UN-C-CITY

The Unconscious City is a condition. It's a recognition; and a thought. It’s a process of learning and understanding that our world, with all its new technologies, is changing our thought processes. This is an important unconscious aspect to recognize. The ways in which we're confronted with these new technologies will challenge the current collective state of mind. Our environment has to adapt. And because of this, it is important to speak about these issues, in order to change the way we produce architecture. The shift will further reveal to us that it’s not just the architect who makes buildings in the city. It is a collective force. Likewise, nobody planned that the iPhone would so drastically change the way we communicate. It is a smart product, which people enjoy owning and using. It just happened.

It’s similar to living in a city. No one tells people to move to cities; people do so on their own. To a certain extent this could be seen as an unconscious decision. It’s often that people have to move to cities. Previously, decisions were made consciously, as they were based on rules or tradition. People previously belonged to a certain church or family, and no matter what, you were made to feel guilty if you strayed away. I’ve experienced these eras. If you didn’t go to the church, you had to feel guilty. If you lived in a village your whole live, you had to go to the same butcher every week. It was during times like these that Godard made his movies, and showed the world that the new human being will live in a new, nomadic condition. We are living in a nomadic condition. I live in Berlin, Amsterdam, Maastricht, Zürich, and Tokyo. Every week I am traveling within Europe, and I’m in Asia every second month. As we are able to readily fly to every continent, we should not talk about the Unconscious City, but instead, a world that becomes one city.

In this respect Godard was very important for me, as were Valéry and Bavese. They helped me understand these unconscious phenomena. Ernst Jünger often spoke of the Arbeiter, who, for a few thousand years, worked for a boss. And everyone accepted that hierarchy, unconsciously. But that is no more. As we continue amassing machines, the worker does not become less important, he has become trained to produce with his brain. A specialist works not only for one person, but also for multiple people, and educates himself during the rest of his time. The world already works like this.
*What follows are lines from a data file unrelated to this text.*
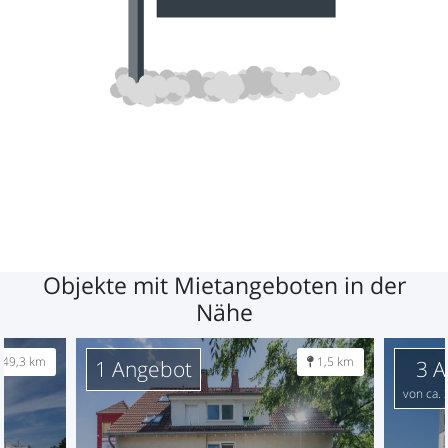
Objekte mit Mietangeboten in der
Nähe
49,3 km
1,5 km
1 Angebot
3 
von ca. 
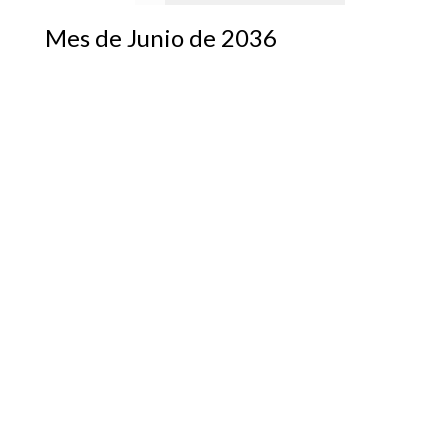
Mes de Junio de 2036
The liberation of the Arbeiter was a decisive moment in history. 

There will always be a hierarchy, but it will get a completely different definition. Hierarchy is no longer used to denote a bottom-top relationship, but instead a sort of balance. For every individual, there are places held special, and those that are not, but they can’t be put into a hierarchy. People belong to multiple groups now, parallel to one another. And this group-society is a very interesting society. It has replaced the postal-code society.

I think that architecture will become a much more strategic discipline. We are on our way out from the hierarchical society and we are entering a completely new liberal society, and we don’t know much of anything about it. This new society is not predictable. A few years ago people would have said, ‘Now that there are computers, so we don’t need paper anymore.’ But we now use more paper than ever, proving that it’s very hard to predict these types of things. This is because no one is in control. Take, for instance, the front entrance to a grand hotel; outside there could be a large group of people waiting for someone. Who it is they’re waiting for I do not know. Perhaps the person they’re waiting for is very famous to a certain group, perhaps even for only a very short amount of time. This is just one moment within the Unconscious City.

There will always be something like a zeitgeist; a momentum. There’s a quote by Joris van den Bonner I like very much: ‘He who knows his time is further than his time.’ That sounds easy to do, to know your time, but it’s not. We need research, on the one hand, and intuition on the other. We have to think about our time, simply by describing it, and by being as precise as possible. Research is only composed of facts; it is rational. We can even count the satellites around the world, and recently I read that there are more than 80,000 of them in orbit around the Earth. And what interests me most is the idea of who is in control. When you read the newspaper, you see stock exchange data, and next to it the experts write about how it might develop. We live in a time of speculation. We’re all on a boat, not knowing whom the captain is, or where we are drifting towards–that’s the current situation. And on this boat, there are the occasional geniuses that, every so often, develop something as revolutionary as the iPhone.